やしの実通信 by Dr Rieko Hayakawa

太平洋を渡り歩いて35年。島と海を国際政治、開発、海洋法の視点で見ていきます。

チャゴス判決(2)虎八は中共のスパイ?

 虎ノ門ニュースは、恩人の江崎道朗教授(拓殖大学)も最近よく出演されているし、有本香さんという女性ジャーナリストが気炎を上げていていつも元気をいただいている。ながら見だが、よく拝見させていただいている。

 先日、私が2つ目の博論で、指導教官坂元茂樹教授の指示で急遽取り上げることとなったチャゴス判決のことを、武田邦彦工学博士と評論家須田慎一郎氏がまるで中共のスパイではないかと思うようなコメントをされていたので目が点になってしまった。

youtu.be

30分辺りからである。

 そもそも、チャゴスにある米軍の存在を脅かす判決である。インド太平洋の海洋安全保障上打撃的な判決だ。私はモーリシャス政府やそれを支援したアフリカ連合の背後には絶対中共がいると想像している。

 2番目に、この裁判、肝心のチャゴスの人々が二の次で、チャゴスと関係のないモーリシャス国民が訴えていることだ。モーリシャス政府が欲しいのはチャゴスに既にある米軍権益なのである。チャゴスが自分のものになれば直接米国と交渉し、土地使用料など経済的利益が確保できる。

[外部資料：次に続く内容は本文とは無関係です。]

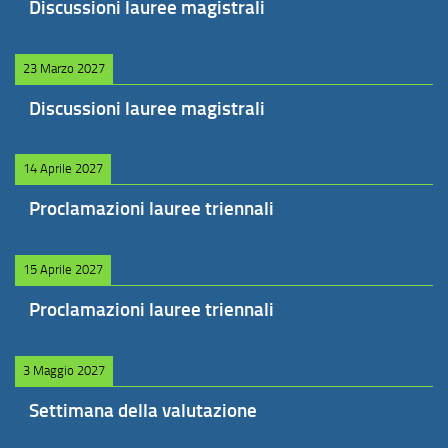
Discussioni lauree magistrali
23 Marzo 2027
Discussioni lauree magistrali
14 Aprile 2027
Proclamazioni lauree triennali
15 Aprile 2027
Proclamazioni lauree triennali
3 Maggio 2027
Settimana della valutazione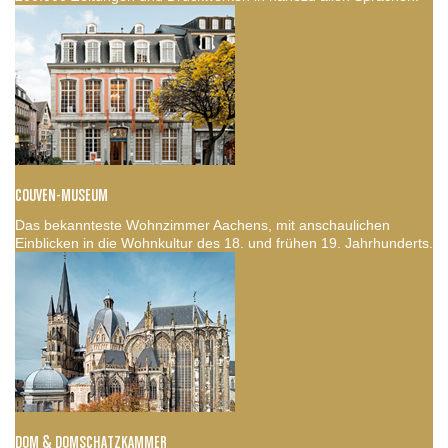
COUVEN-MUSEUM
Das bekannteste Wohnzimmer Aachens, mit anschaulichen
Einblicken in die Wohnkultur des 18. und frühen 19. Jahrhunderts.
DOM & DOMSCHATZKAMMER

 3番目に須田慎一郎さんは国際政治やと途上国問題、ましてや赤い国連と言われる程腐敗が進む組織の事をご存知ないのではないか?今回の国連決議は小国の数の力で押し切ってしまったのだ。そこにはなんの客観的議論もない!それを日本が戦争をした事の勝利であるかのように解説するのは英霊への冒涜である。戦後独立した途上国が、特に小島嶼国がどれほど苦しんでいるのかご存知ないのであろう。

 

 さて、こうやって勢い良く書ける私も、2つ目の博論のテーマとなったチャゴス判決に真剣に向き合うようになったからであって、これも坂元茂樹教授のご指導の結果である。(但し私の言動は私個人の責任である。)

 郵便学者内藤陽介先生も指摘されていたが、チャゴスがモーリシャスに戻った場合米軍基地はどうなるか、が一番の疑問であった。

 先日エジンバラ大学文化人類学者のLaura Jeffery博士の論文を、実は文化人類学者という事で期待しないで読んだところその詳細が、答えが書いてあった。それが上記に2点目である。要はモーリシャス政府がチャゴスにある米軍の経済的権益を望んでいるのだ。中国がモーリシャス政府の背後にいればまさに「敵」を用いる戦法となる。そして何よりチャゴスに住んでいいなかったモーリシャス国民の利益が優先される可能性がある。

Laura Jeffery博士はチャゴス問題を20年近く研究されている。隅々までご存知なのであろう。

 チャゴス判決は、単純に白黒でかたずけられる話ではない。その中で一番重要なのは島を追われたチャゴスの人々である。まず彼らを理解せずにこの判決は議論できない。